Speaker
Description
The rapid growth of astronomical survey data presents both an opportunity and a challenge: while large datasets increase the chances of discovering rare or unexpected sources, manual inspection quickly becomes impractical at scale. This work presents the development and application of anomaly detection pipelines using Astronomaly, an active learning-based framework, applied to two distinct astronomical datasets spanning optical and radio wavelengths.
In the optical domain, approximately 4 million galaxy images from the Dark Energy Camera Legacy Survey was explored. This work involved careful data curation, selection criteria optimisation, and evaluation of multiple active learning strategies. The pipeline identified 1635 anomalies including gravitational lens candidates, galaxy merger candidates, and 18 previously uncatalogued sources with highly unusual morphologies, all from only a few hours of human labelling. In the radio domain, a targeted pipeline combining self-supervised feature extraction with active learning was developed to detect diffuse radio emission in galaxy clusters from the MeerKAT Galaxy Cluster Legacy Survey. Significant effort went into source extraction, resolution-dependent feature comparison, and the development of a novel data cut to preferentially retain extended emission. Of the top 100 ranked sources, 99% exhibited diffuse emission characteristics, with 55% confirmed as cluster-related.

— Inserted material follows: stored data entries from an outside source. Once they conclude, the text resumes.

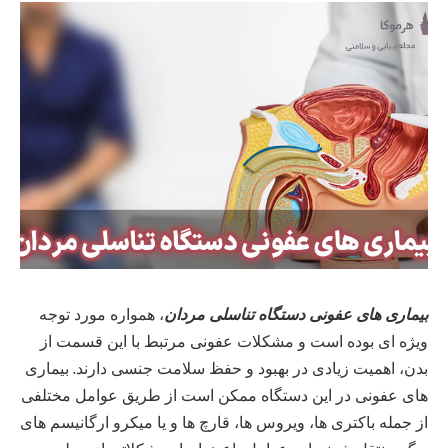
بیماری های عفونی دستگاه تناسلی مردان
، همواره مورد توجه
ویژه‌ ای بوده است و مشکلات عفونی مرتبط با این قسمت از
بدن، اهمیت زیادی در بهبود و حفظ سلامت جنسی دارند. بیماری‌
های عفونی در این دستگاه ممکن است از طریق عوامل مختلفی
از جمله باکتری‌ ها، ویروس‌ ها، قارچ‌ ها و یا میکرو ارگانیسم‌ های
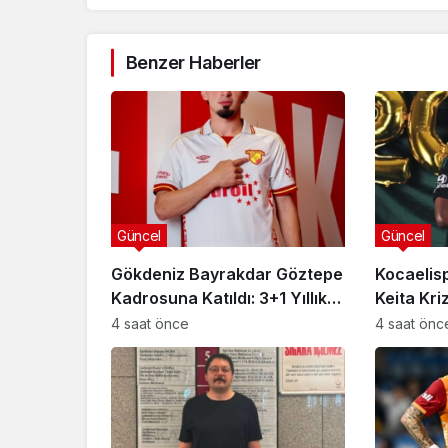
Benzer Haberler
Güncel
Güncel
Gökdeniz Bayrakdar Göztepe
Kocaelisp
Kadrosuna Katıldı: 3+1 Yıllık
Keita Kri
Anlaşma
Süreç Ba
4 saat önce
4 saat önc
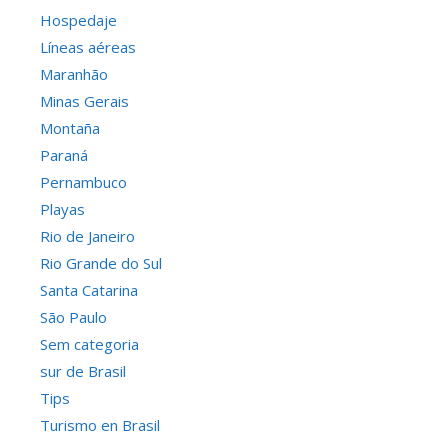
Hospedaje
Líneas aéreas
Maranhão
Minas Gerais
Montaña
Paraná
Pernambuco
Playas
Rio de Janeiro
Rio Grande do Sul
Santa Catarina
São Paulo
Sem categoria
sur de Brasil
Tips
Turismo en Brasil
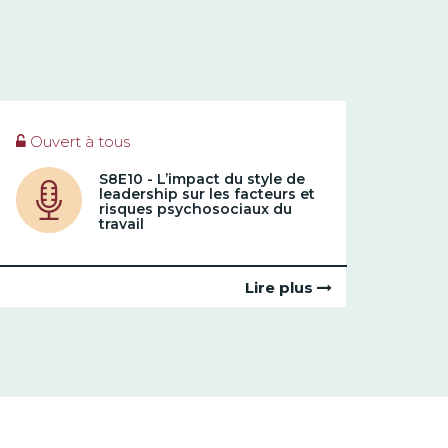
Ouvert à tous
S8E10 - L’impact du style de
leadership sur les facteurs et
risques psychosociaux du
travail
Lire plus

Across both domains, active learning proves essential: unsupervised anomaly detection alone consistently prioritises imaging artefacts and uninteresting outliers over scientifically valuable sources. With minimal human input, active learning rapidly reorients the search toward sources of genuine interest, offering a scalable path to discovery in the era of next-generation facilities such as the Square Kilometre Array and the Vera C. Rubin Observatory.